Providing the ability to terminate labor contracts — typically a power that resides with federal bankruptcy judges — is an effort by Michigan officials to craft an alternative to Chapter 9 as more municipalities are expected to have fiscal problems and push for the bankruptcy option.

Gov. Rick Snyder and Treasurer Andy Dillon last week unveiled a five-bill package amending Public Act 72, the main law for dealing with stressed communities. They asked the Legislature to approve the bills by Wednesday, less than a week after they presented them, warning that dozens of local governments and school districts need immediate help.

Michigan currently allows an EFM to terminate many contracts, but not labor contracts. The law also allows an overseer to recommend Chapter 9 bankruptcy, but the move must be approved by a local emergency financial assistance board.

Officials in troubled Hamtramck — which is not currently in a state of fiscal emergency — said the city’s only hope of regaining stability is the ability to terminate its labor contracts. That is why officials have been pushing the state for months to allow it to file for Chapter 9.

Michigan has never allowed a locality file for bankruptcy, but more states are considering specific legislation that would allow the termination of labor contracts.

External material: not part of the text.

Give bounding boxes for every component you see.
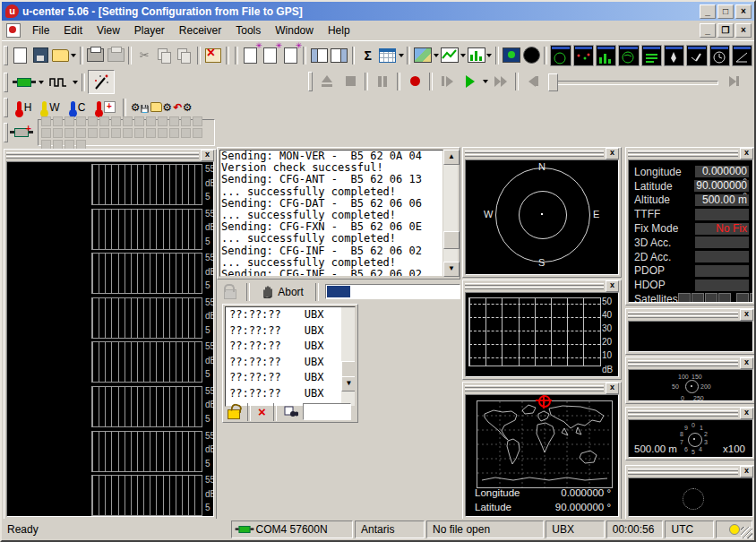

“It exists in the case law and therefore people are now looking at it,” said James Spiotto, a partner with Chapman and Cutler LLP. Spiotto said he plans to raise the issue Monday when he testifies before the U.S. House Judiciary Committee.

“There is this sort of emergency relief because states are sovereign,” he said.

States must be able to show that existing labor contracts are preventing local governments from providing essential services. “They must be able to demonstrate that there is no other way to solve it, such as raising taxes,” Spiotto said. “They have to meet the threshold that this impairment or discharge of obligations is essential for a significant public purpose.”

Giving an EFM the power to terminate labor contracts is another way for the state to avoid allowing local governments to go into formal Chapter 9 bankruptcy.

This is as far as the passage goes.